▶ [Task to carry out]: Each image should be skipped while the records are restated word for word.

▶ [Data]:

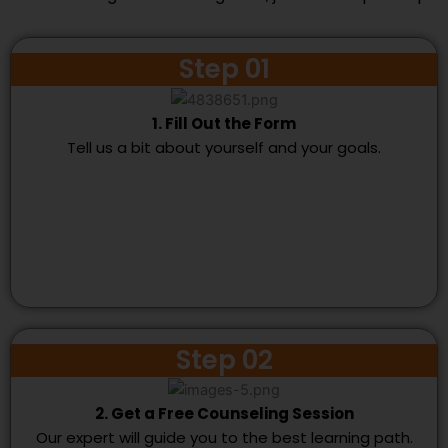
Step 01
1. Fill Out the Form
Tell us a bit about yourself and your goals.
Step 02
2. Get a Free Counseling Session
Our expert will guide you to the best learning path.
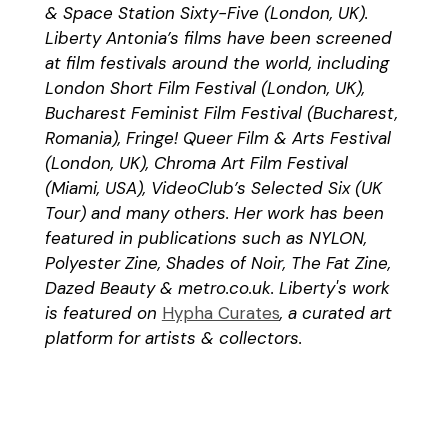
& Space Station Sixty-Five (London, UK).
Liberty Antonia’s films have been screened
at film festivals around the world, including
London Short Film Festival (London, UK),
Bucharest Feminist Film Festival (Bucharest,
Romania), Fringe! Queer Film & Arts Festival
(London, UK), Chroma Art Film Festival
(Miami, USA), VideoClub’s Selected Six (UK
Tour) and many others. Her work has been
featured in publications such as NYLON,
Polyester Zine, Shades of Noir, The Fat Zine,
Dazed Beauty & metro.co.uk. Liberty's work
is featured on
Hypha Curates
, a curated art
platform for artists & collectors.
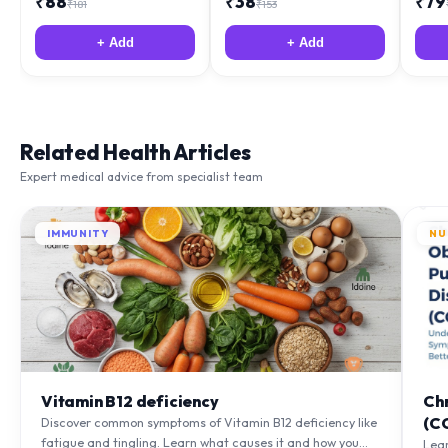
+ Add
+ Add
Related Health Articles
Expert medical advice from specialist team
IMMUNITY
NU
Vitamin B12 deficiency
Ch
(C
Discover common symptoms of Vitamin B12 deficiency like
fatigue and tingling. Learn what causes it and how you
Lea
can treat it with diet and supplements.
to m
Learn More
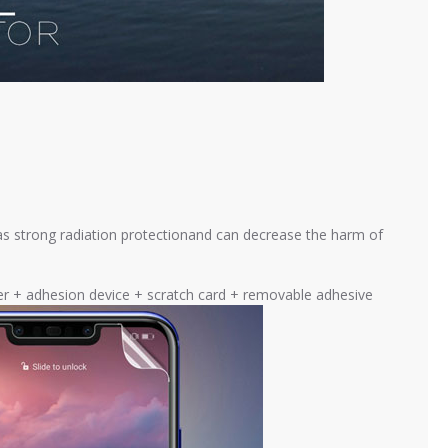
as strong radiation protectionand can decrease the harm of
cker + adhesion device + scratch card + removable adhesive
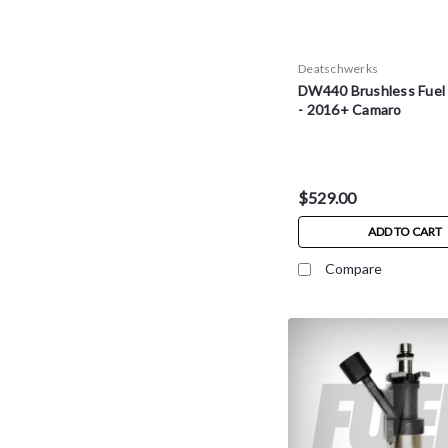
Deatschwerks
DW440 Brushless Fuel
- 2016+ Camaro
$529.00
ADD TO CART
Compare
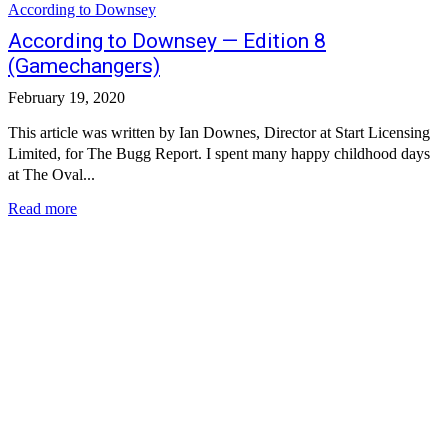
According to Downsey
According to Downsey — Edition 8
(Gamechangers)
February 19, 2020
This article was written by Ian Downes, Director at Start Licensing
Limited, for The Bugg Report. I spent many happy childhood days
at The Oval...
Read more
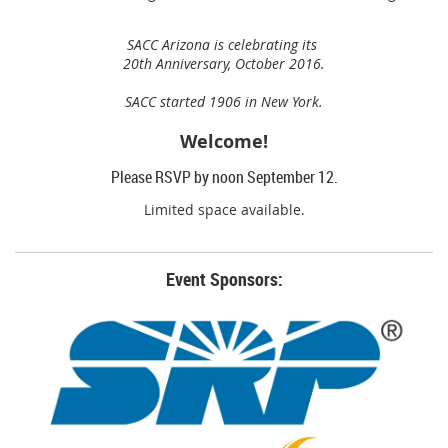
SACC Arizona is celebrating its
20th Anniversary,
October 2016.
SACC started 1906 in New York.
Welcome!
Please RSVP by noon September 12.
Limited space available.
Event Sponsors:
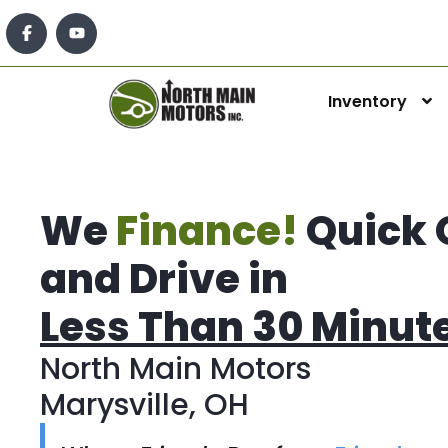
Inventory
We
Finance!
Quick 
and Drive in
Less Than 30 Minut
North Main Motors
Marysville, OH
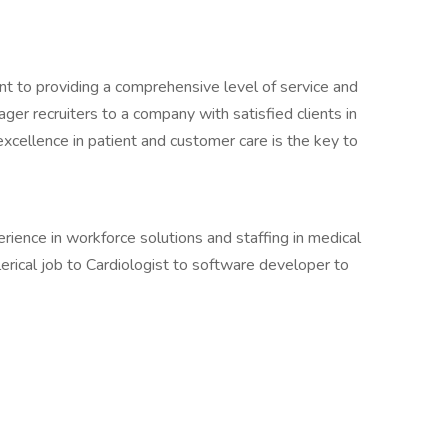
nt to providing a comprehensive level of service and
ger recruiters to a company with satisfied clients in
 excellence in patient and customer care is the key to
ence in workforce solutions and staffing in medical
lerical job to Cardiologist to software developer to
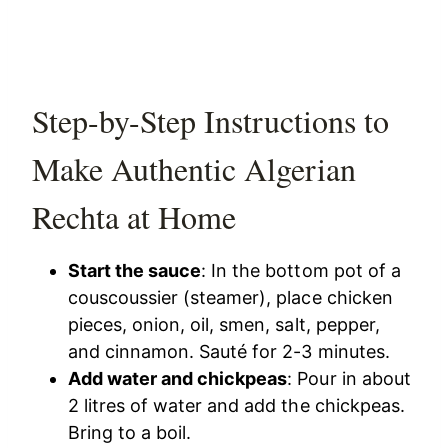
Step-by-Step Instructions to
Make Authentic Algerian
Rechta at Home
Start the sauce
: In the bottom pot of a
couscoussier (steamer), place chicken
pieces, onion, oil, smen, salt, pepper,
and cinnamon. Sauté for 2-3 minutes.
Add water and chickpeas
: Pour in about
2 litres of water and add the chickpeas.
Bring to a boil.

▶ [Reply]:
Step 01
1. Fill Out the Form
Tell us a bit about yourself and your goals.
Step 02
2. Get a Free Counseling Session
Our expert will guide you to the best learning path.
& Space Station Sixty-Five (London, UK).
Liberty Antonia’s films have been screened
at film festivals around the world, including
London Short Film Festival (London, UK),
Bucharest Feminist Film Festival (Bucharest,
Romania), Fringe! Queer Film & Arts Festival
(London, UK), Chroma Art Film Festival
(Miami, USA), VideoClub’s Selected Six (UK
Tour) and many others. Her work has been
featured in publications such as NYLON,
Polyester Zine, Shades of Noir, The Fat Zine,
Dazed Beauty & metro.co.uk. Liberty's work
is featured on
Hypha Curates
, a curated art
platform for artists & collectors.
+ Add
+ Add
Related Health Articles
Expert medical advice from specialist team
IMMUNITY
NU
Vitamin B12 deficiency
Ch
(C
Discover common symptoms of Vitamin B12 deficiency like
fatigue and tingling. Learn what causes it and how you
Lea
can treat it with diet and supplements.
to m
Learn More
as strong radiation protectionand can decrease the harm of
cker + adhesion device + scratch card + removable adhesive
Deatschwerks
DW440 Brushless Fuel
- 2016+ Camaro
$529.00
ADD TO CART
Compare
According to Downsey
According to Downsey — Edition 8
(Gamechangers)
February 19, 2020
This article was written by Ian Downes, Director at Start Licensing
Limited, for The Bugg Report. I spent many happy childhood days
at The Oval...
Read more
SACC Arizona is celebrating its
20th Anniversary,
October 2016.
SACC started 1906 in New York.
Welcome!
Please RSVP by noon September 12.
Limited space available.
Event Sponsors:
Inventory
We
Finance!
Quick 
and Drive in
Less Than 30 Minut
North Main Motors
Marysville, OH
nt to providing a comprehensive level of service and
ger recruiters to a company with satisfied clients in
 excellence in patient and customer care is the key to
ence in workforce solutions and staffing in medical
lerical job to Cardiologist to software developer to
Step-by-Step Instructions to
Make Authentic Algerian
Rechta at Home
Start the sauce
: In the bottom pot of a
couscoussier (steamer), place chicken
pieces, onion, oil, smen, salt, pepper,
and cinnamon. Sauté for 2-3 minutes.
Add water and chickpeas
: Pour in about
2 litres of water and add the chickpeas.
Bring to a boil.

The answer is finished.